Many Bible translations translate the word “Paraclete” as “Comforter,” which is one possible meaning of the word. But the New Living Translation and others choose instead to translate it as “Advocate,” which is another possible meaning of the word.
As Nadella notes, “the Greek word paraclete . . . was used in courtroom settings in the first century Greco-Roman context. It referred to lawyers and advocates and has the connotation of interceding on behalf of those who need assistance.”
And so, when we return to the Beatitudes, Jesus is saying that those who mourn are blessed not just because they will be comforted. They are blessed because they will be advocated for.
Comfort and consolation are helpful and even essential but not nearly sufficient. Merely comforting individuals and communities who are mourning due to hunger, violence and injustice might address the symptoms of their situation but does little to change the roots of their suffering. As followers of Jesus, we are called to advocate on behalf of the oppressed and do everything in our capacity to reverse their current situation. When we see people weeping because of hunger, police brutality or gun violence, our response cannot be limited to thoughts and prayers. As important as thoughts and prayers are, they must be followed by concrete actions.

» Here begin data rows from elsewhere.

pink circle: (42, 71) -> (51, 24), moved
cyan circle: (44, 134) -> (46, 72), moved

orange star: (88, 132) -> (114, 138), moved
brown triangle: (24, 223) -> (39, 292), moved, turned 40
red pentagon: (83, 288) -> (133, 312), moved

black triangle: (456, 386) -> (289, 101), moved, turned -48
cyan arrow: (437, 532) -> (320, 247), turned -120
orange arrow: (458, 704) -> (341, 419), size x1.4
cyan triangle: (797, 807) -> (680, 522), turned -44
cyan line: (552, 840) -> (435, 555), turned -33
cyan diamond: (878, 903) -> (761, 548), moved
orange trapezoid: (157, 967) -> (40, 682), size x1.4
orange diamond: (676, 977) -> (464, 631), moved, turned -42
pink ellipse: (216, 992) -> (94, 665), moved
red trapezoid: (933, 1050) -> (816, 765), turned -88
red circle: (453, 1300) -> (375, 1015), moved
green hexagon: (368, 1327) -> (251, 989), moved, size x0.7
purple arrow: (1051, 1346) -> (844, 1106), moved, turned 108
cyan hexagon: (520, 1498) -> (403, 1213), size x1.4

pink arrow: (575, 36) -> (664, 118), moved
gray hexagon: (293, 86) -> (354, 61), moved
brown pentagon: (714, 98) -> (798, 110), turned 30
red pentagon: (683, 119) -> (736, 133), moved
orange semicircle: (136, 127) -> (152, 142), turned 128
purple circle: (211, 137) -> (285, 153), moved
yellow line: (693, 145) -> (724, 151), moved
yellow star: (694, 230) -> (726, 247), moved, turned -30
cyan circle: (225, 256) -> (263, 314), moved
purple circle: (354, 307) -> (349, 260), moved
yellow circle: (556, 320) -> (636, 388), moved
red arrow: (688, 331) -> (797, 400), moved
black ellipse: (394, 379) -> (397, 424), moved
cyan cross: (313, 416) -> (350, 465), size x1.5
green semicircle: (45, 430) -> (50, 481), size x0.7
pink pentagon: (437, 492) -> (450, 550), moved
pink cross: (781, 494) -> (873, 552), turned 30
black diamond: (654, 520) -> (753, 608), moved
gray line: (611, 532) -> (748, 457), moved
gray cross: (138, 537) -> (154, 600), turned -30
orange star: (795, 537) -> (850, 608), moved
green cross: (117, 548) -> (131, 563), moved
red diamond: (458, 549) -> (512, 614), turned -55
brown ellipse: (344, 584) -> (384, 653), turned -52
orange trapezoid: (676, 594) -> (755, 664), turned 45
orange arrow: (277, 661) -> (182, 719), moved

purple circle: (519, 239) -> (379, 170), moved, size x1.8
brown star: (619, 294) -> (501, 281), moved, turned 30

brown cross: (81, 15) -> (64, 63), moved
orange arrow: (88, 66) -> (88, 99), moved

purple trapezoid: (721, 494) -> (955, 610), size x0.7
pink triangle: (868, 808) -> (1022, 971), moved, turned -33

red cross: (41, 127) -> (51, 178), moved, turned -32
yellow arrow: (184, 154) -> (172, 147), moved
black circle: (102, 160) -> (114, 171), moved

One of those concrete actions might well be to vote, not because God compels us to or because Christian discipleship requires it or because we give our allegiance to governmental authorities. Rather, it is because it just might be one small act of advocacy on behalf of those who are poor and those who mourn.
But there is so much more we can do as we seek to be faithful citizens. Rather than pretending like we don’t already have power and privilege, we can seek ways to use the power and privilege we have to advocate for the oppressed. Different Christians will find different ways to do this, and it’s something that we can discern together as a community how best to do. But ultimately we are blessed not by removing ourselves from the world and its troubles but by entering into it and seeking its shalom.